» Directions for this task:
Go through each line of the records below and count those with the word "kapcsolatos"; give only the total.

» Data under study:
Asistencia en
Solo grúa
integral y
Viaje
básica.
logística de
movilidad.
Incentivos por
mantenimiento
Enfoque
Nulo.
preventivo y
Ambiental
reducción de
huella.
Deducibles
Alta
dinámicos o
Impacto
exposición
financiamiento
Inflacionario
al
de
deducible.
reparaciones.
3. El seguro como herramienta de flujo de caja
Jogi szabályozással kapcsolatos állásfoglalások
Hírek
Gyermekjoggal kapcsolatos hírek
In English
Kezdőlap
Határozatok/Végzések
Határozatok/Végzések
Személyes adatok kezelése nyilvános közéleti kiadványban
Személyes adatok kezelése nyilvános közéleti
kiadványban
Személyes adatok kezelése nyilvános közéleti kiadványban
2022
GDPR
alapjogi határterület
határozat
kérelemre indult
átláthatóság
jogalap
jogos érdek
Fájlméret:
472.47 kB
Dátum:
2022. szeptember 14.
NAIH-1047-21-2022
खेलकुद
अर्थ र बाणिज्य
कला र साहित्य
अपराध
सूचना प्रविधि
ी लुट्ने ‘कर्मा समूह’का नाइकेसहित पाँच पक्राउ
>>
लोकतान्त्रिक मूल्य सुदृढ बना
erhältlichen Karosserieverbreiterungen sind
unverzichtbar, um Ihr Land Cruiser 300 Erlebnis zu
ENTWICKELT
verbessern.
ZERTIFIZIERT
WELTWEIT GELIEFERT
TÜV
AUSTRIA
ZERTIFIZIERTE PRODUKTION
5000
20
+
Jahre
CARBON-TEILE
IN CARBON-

» Task solution:
2